Without adding anything, give again the lines from the one holding "This screenshot has height=2060, width=1440." through the final line of the records, exactly, with both ends included and pictures dropped.

GIVEN INFORMATION: Begin

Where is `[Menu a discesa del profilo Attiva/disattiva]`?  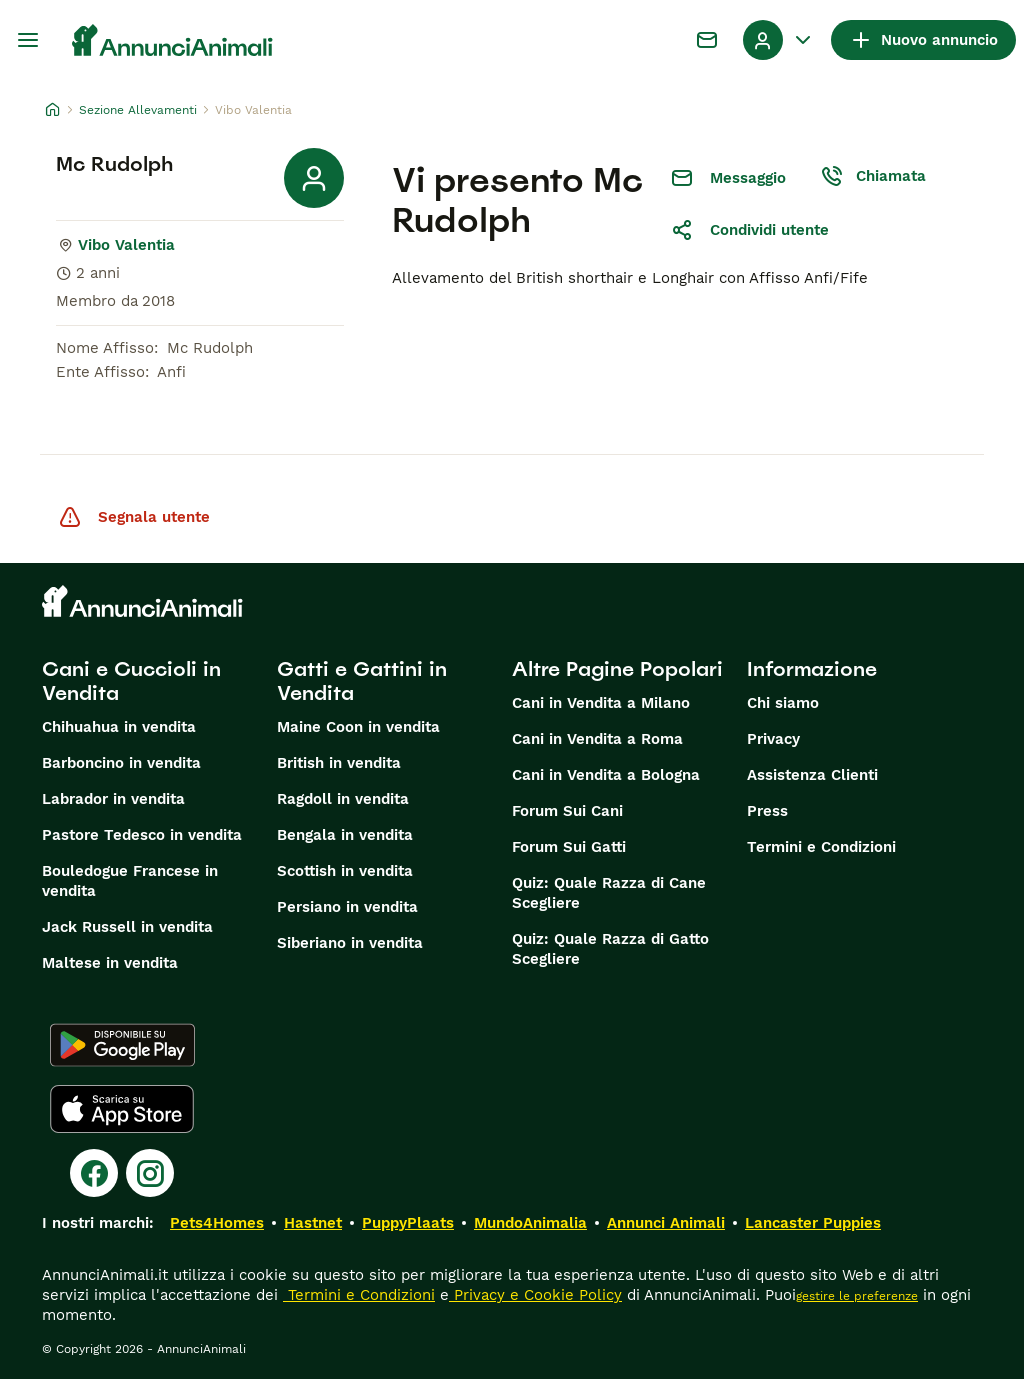
[Menu a discesa del profilo Attiva/disattiva] is located at coordinates (779, 40).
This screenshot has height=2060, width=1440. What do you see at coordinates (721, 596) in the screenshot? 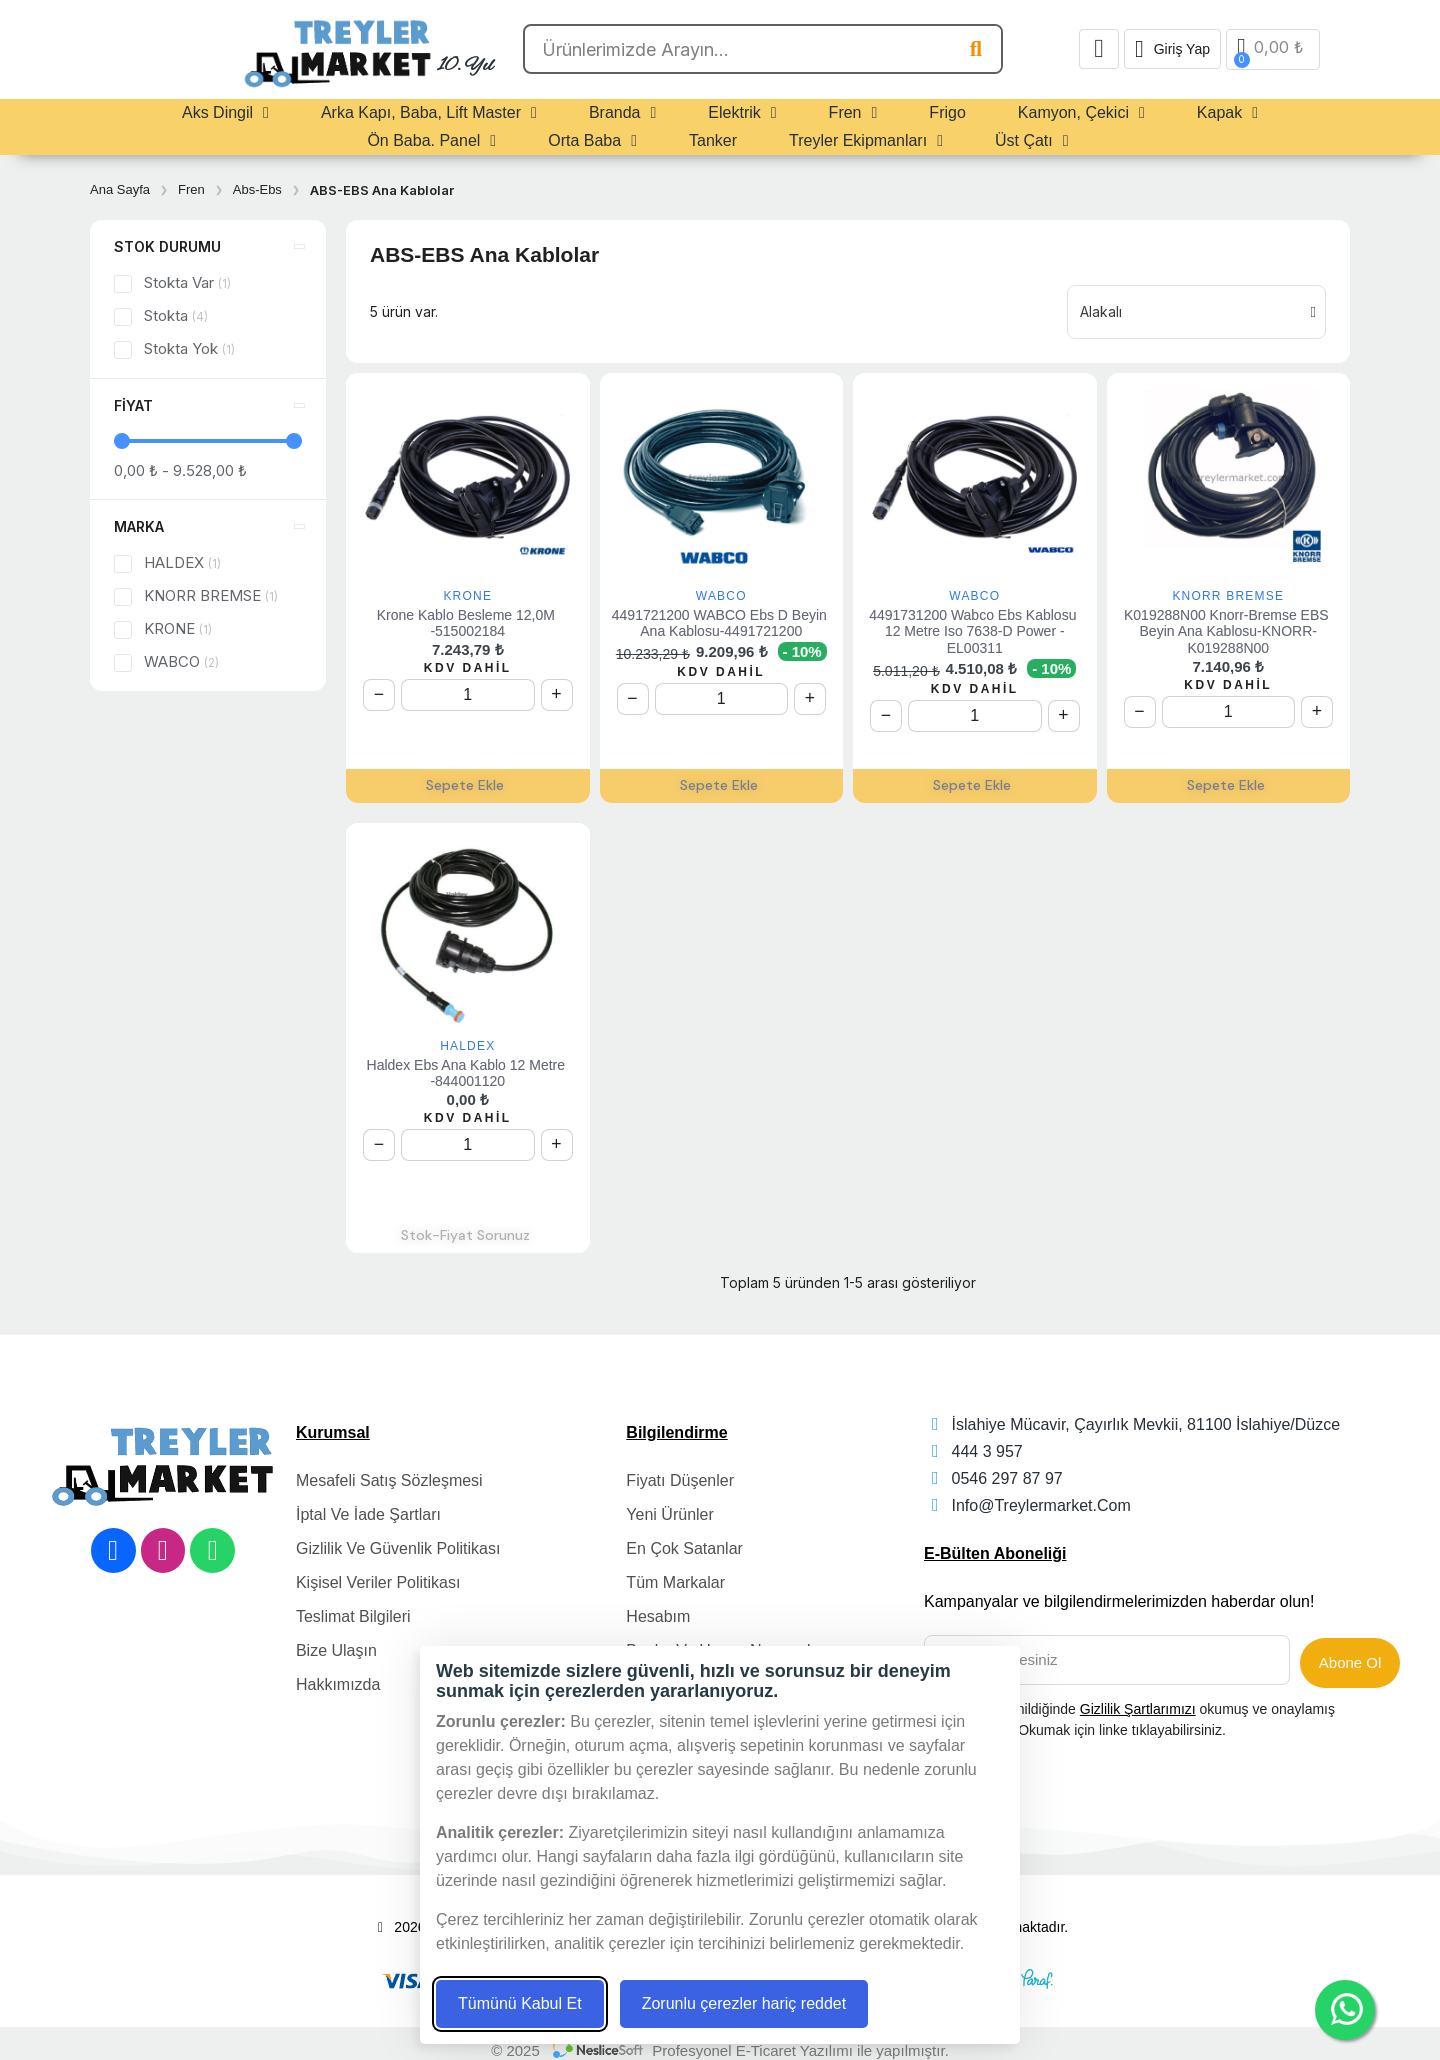
I see `WABCO` at bounding box center [721, 596].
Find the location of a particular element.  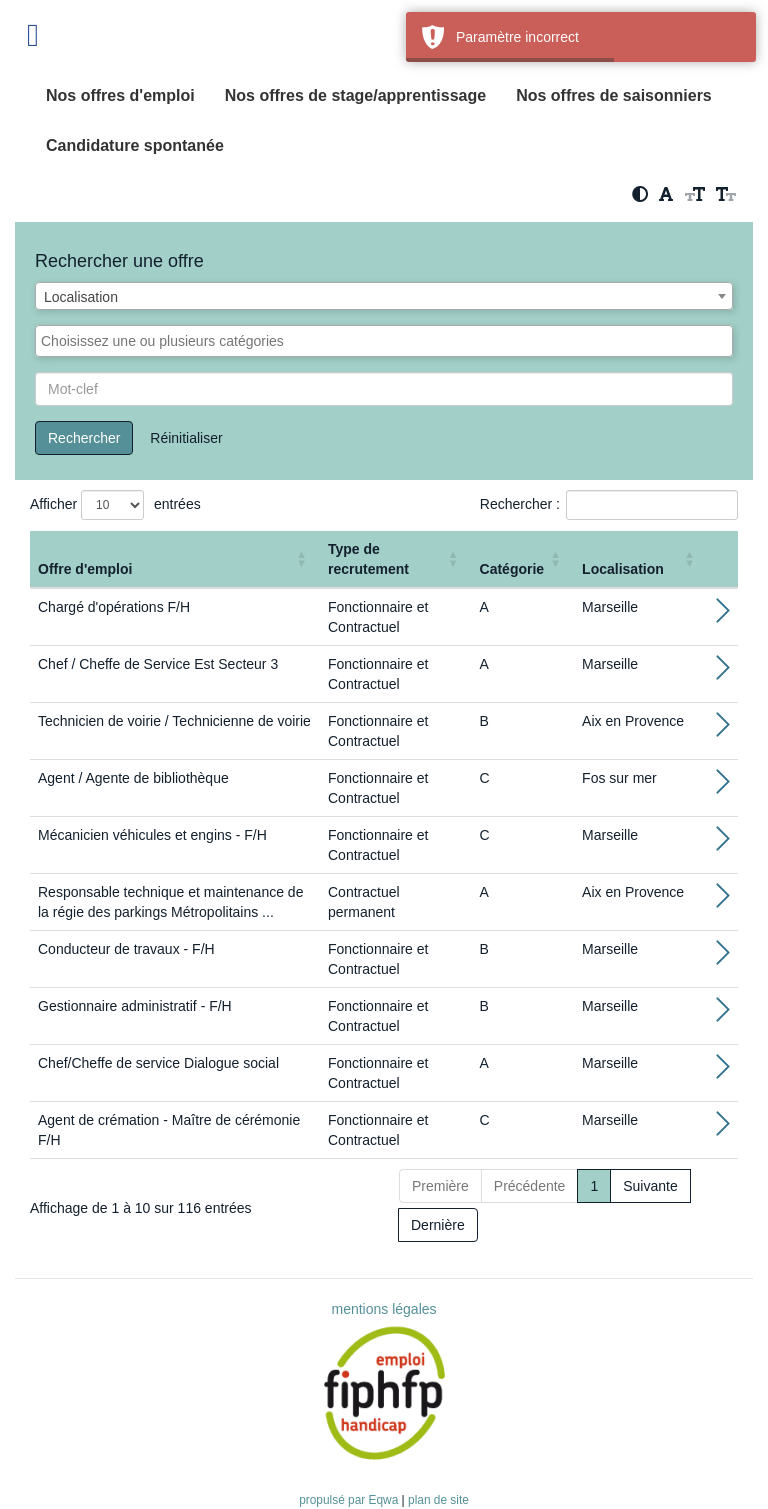

Chef / Cheffe de Service Est Secteur 3 is located at coordinates (158, 664).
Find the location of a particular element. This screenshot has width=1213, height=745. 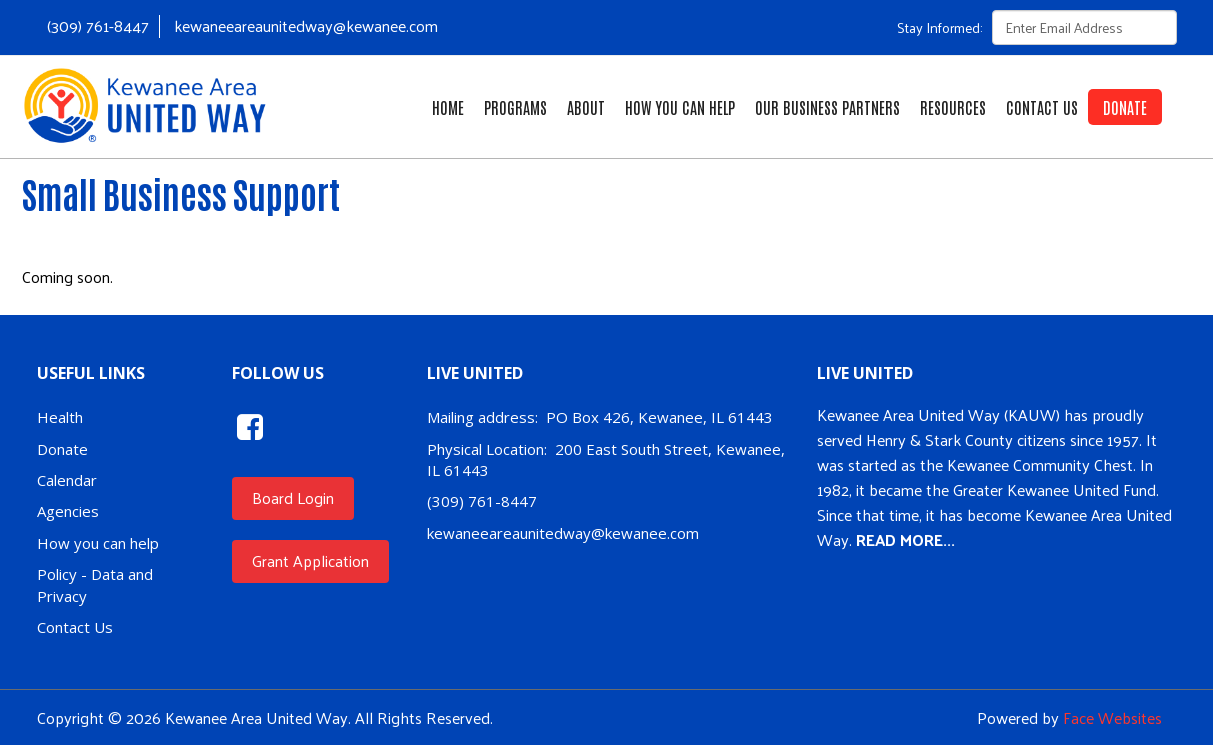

GIVEN INFORMATION: End

■ **EXERCISE RESULT**:
This screenshot has height=2060, width=1440. What do you see at coordinates (721, 596) in the screenshot? 
I see `WABCO` at bounding box center [721, 596].
Find the location of a particular element.  

Chef / Cheffe de Service Est Secteur 3 is located at coordinates (158, 664).
Find the location of a particular element. This screenshot has width=1213, height=745. 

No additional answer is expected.